At the moment the quickest superbug diagnosis time is around 24 hours. Now new research has identified a way of completing the whole blood sampling and analysis process in the space of just one hour.
“That was always our goal, to do it in an hour,” says electrical and computer engineer Aaron Hawkins from Brigham Young University in the UK.
“It’s quite exciting that we’ve been able to combine all of our efforts and hit that benchmark.”
Researchers from across the fields of molecular biology, chemistry, integrated optics and chemical processing put their heads together to come up with the new process, which can look out for three different superbugs in one go.
Through a process of blood spinning, the bacteria are isolated from the samples so their DNA can be analysed. The researchers used fluorescent molecules designed to bind specifically to segments of bacterial DNA that contain known antibiotic resistant genes. If these genes were present in the sample, they could then be detected by a microchip.
There’s innovation all along the pipeline too – from the way the blood is separated, to the optical detection method on the chip that enables several different types of antibiotic-resistant bacteria to be spotted (known as multiplexing).
“Once you’re trying to diagnose the disease, the clock is ticking,” says Hawkins.
“Every hour the disease is untreated, survivability drops by about 7 percent. You want to know what you’re fighting immediately so you can apply the right treatments.”
When every hour is crucial, saving at least 23 of them is a major step forward for diagnostic efforts. After five years of research, the team is now working with a start-up company to distribute the chips, which measure 1 centimetre (0.4 inches) square.
Superbugs have increasingly been evolving to withstand the best drugs we can throw at them, and they’re a growing concern for scientists.
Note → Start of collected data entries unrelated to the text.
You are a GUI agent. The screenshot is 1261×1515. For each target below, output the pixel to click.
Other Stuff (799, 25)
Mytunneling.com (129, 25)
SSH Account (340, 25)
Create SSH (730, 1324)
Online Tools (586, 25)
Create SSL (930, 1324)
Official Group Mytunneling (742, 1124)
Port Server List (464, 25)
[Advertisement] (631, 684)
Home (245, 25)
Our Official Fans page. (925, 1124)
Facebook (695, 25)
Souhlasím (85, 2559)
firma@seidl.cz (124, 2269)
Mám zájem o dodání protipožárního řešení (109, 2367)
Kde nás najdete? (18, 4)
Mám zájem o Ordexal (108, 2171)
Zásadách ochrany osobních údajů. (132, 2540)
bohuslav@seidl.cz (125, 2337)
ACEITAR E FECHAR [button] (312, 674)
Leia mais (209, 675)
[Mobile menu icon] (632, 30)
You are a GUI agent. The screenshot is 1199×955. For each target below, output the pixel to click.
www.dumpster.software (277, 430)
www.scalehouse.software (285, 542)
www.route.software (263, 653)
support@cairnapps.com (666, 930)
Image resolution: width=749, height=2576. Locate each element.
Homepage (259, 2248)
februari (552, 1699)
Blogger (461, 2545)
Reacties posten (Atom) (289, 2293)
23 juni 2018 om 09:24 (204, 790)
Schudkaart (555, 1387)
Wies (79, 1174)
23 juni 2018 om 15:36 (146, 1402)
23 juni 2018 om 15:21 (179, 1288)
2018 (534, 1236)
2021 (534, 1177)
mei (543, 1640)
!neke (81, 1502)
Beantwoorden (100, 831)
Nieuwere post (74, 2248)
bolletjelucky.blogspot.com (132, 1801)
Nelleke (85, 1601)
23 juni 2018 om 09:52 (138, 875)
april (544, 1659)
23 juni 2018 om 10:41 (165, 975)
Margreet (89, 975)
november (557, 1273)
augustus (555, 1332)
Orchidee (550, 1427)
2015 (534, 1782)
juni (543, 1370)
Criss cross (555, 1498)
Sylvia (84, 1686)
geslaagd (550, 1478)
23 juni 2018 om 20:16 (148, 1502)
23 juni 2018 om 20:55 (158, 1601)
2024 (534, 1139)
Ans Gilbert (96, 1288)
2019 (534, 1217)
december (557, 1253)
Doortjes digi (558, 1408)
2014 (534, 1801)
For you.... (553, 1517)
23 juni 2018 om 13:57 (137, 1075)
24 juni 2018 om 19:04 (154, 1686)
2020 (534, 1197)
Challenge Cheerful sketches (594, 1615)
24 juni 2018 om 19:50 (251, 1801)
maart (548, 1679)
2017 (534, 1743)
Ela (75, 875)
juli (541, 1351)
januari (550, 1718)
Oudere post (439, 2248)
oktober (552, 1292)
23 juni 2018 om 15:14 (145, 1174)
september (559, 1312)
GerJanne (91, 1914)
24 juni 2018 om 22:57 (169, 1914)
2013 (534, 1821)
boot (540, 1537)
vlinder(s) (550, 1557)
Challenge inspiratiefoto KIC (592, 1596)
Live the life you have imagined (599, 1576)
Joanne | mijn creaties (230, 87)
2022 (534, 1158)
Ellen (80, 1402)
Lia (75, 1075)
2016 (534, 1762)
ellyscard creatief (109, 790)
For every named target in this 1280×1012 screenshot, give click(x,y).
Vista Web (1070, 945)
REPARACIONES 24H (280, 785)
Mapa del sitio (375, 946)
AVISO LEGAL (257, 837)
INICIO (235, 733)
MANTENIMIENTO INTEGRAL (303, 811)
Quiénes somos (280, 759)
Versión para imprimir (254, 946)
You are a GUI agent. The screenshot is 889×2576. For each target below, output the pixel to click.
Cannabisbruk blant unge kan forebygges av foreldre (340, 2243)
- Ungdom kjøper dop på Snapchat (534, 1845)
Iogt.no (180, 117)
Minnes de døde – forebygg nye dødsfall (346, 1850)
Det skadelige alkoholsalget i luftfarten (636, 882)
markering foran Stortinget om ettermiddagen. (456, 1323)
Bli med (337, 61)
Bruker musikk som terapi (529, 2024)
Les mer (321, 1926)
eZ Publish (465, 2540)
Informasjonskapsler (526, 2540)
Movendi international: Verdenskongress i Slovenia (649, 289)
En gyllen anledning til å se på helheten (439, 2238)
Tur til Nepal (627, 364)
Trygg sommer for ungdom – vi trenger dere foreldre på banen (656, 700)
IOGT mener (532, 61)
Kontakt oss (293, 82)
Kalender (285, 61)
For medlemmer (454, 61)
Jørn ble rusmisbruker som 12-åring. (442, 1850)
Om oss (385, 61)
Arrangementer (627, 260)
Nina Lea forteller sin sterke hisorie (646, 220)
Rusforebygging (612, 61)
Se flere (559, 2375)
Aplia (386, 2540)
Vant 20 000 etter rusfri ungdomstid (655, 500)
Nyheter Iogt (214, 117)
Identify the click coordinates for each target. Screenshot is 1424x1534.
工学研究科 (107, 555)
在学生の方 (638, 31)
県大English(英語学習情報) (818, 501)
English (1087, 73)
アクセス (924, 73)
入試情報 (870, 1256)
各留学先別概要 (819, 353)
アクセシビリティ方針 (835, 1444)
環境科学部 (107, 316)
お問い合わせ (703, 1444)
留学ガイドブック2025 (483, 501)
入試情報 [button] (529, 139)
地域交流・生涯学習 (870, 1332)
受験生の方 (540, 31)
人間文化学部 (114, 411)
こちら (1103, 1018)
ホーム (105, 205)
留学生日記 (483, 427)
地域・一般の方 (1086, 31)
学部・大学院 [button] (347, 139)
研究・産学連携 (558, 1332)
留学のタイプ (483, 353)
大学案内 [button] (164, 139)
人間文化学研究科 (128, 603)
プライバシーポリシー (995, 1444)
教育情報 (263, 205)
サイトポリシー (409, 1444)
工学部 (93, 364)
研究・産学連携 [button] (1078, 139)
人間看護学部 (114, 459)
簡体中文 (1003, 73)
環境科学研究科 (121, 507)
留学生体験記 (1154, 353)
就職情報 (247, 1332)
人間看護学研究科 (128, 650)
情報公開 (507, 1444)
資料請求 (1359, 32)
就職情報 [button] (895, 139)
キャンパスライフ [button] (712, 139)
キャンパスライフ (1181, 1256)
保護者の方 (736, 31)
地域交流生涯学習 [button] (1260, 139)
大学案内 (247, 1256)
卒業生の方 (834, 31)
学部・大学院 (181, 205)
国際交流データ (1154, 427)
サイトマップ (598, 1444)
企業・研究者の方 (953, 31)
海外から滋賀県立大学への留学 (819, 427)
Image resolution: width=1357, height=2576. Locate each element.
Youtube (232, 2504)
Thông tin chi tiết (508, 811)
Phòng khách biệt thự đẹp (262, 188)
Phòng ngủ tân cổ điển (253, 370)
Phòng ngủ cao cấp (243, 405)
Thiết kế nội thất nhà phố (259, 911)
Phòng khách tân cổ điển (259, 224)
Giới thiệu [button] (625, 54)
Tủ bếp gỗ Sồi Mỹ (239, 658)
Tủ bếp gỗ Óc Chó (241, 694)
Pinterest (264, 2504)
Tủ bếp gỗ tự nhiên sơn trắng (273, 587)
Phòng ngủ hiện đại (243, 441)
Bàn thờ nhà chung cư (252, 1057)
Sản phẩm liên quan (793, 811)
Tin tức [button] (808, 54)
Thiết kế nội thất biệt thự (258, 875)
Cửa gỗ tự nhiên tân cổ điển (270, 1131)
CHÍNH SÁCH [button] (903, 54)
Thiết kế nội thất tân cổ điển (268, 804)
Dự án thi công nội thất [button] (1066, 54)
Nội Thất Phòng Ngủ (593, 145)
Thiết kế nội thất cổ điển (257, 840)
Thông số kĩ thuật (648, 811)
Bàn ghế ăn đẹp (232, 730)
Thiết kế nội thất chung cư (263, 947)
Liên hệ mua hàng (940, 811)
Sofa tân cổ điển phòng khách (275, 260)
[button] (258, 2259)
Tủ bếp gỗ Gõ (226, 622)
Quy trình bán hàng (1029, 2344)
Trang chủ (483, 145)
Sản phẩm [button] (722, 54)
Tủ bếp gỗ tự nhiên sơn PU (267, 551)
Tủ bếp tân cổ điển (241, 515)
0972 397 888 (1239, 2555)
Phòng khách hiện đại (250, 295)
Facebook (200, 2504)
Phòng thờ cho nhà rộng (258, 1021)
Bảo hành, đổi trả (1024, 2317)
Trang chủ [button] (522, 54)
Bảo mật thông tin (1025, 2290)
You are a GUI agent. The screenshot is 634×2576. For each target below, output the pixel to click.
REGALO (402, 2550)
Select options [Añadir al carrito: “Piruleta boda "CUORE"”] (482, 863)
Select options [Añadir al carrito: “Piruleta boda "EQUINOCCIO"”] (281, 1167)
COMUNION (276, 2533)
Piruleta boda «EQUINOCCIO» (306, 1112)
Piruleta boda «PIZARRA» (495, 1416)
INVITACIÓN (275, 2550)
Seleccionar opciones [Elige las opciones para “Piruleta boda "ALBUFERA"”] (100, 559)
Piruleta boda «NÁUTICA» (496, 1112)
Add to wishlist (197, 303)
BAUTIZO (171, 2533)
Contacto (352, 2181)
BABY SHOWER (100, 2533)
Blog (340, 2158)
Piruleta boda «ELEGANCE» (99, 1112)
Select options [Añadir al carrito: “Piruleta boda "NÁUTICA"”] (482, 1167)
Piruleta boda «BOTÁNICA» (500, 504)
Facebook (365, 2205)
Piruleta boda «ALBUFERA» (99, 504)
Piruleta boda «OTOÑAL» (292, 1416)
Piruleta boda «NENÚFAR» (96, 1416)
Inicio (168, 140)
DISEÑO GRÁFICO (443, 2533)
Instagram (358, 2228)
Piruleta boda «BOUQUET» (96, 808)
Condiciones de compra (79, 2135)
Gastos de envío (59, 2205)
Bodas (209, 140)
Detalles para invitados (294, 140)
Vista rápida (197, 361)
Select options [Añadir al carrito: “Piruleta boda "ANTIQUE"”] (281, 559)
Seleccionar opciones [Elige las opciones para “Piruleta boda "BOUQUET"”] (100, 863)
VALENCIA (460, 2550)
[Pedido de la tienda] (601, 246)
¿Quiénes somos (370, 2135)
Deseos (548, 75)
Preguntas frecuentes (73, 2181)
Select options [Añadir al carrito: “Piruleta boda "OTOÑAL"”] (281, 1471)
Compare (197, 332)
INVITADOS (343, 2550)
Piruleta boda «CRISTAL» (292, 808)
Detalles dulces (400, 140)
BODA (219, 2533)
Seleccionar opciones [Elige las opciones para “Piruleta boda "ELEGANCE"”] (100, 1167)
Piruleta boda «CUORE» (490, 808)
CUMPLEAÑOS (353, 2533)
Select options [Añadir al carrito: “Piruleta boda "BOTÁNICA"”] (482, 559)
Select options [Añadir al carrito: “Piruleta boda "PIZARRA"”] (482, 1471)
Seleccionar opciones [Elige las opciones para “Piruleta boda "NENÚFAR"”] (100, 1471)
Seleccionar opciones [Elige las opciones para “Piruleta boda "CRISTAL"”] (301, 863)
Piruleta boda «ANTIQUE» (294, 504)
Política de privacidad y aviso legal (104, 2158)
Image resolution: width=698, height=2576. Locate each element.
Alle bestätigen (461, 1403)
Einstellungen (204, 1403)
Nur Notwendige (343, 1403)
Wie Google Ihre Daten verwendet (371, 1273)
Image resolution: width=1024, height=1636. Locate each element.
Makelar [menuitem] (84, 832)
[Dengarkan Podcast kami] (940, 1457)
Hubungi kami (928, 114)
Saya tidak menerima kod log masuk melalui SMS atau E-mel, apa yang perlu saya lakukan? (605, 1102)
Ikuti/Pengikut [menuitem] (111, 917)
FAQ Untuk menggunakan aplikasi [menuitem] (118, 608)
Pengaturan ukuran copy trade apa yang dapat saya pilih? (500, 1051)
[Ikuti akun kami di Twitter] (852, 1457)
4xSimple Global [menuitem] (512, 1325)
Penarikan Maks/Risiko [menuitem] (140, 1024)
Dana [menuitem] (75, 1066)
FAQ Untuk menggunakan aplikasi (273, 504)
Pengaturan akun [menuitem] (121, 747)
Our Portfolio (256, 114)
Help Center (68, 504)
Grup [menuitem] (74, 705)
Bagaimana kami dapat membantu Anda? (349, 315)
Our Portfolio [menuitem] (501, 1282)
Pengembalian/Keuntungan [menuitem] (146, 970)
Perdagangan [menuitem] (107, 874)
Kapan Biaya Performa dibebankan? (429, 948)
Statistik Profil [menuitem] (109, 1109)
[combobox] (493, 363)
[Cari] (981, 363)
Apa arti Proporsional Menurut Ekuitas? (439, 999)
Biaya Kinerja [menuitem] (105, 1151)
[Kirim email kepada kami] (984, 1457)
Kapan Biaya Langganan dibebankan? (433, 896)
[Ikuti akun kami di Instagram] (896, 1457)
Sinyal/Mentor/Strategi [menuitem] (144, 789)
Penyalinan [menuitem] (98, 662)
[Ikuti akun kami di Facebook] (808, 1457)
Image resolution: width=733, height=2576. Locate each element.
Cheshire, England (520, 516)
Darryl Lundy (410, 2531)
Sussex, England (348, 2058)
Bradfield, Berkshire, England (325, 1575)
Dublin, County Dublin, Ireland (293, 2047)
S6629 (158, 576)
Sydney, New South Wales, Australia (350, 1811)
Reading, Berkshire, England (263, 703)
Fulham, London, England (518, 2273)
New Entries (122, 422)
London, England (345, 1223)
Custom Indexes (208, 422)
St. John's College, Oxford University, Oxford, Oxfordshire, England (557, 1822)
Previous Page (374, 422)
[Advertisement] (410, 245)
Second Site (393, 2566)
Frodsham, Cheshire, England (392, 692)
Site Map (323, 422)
It’s a question of whether they can adapt to our treatments faster than we can adapt the treatments.
The new microchip blood test is a brand new solution to a problem that’s been around for millions of years, and while it doesn’t tackle the superbugs directly, it does mean they can be spotted and attacked much earlier on.
“These results point the way towards rapid, amplification-free, multiplex analysis of antibiotic-resistant pathogens,” write the researchers in their published paper.
The research has been published in Lab on a Chip.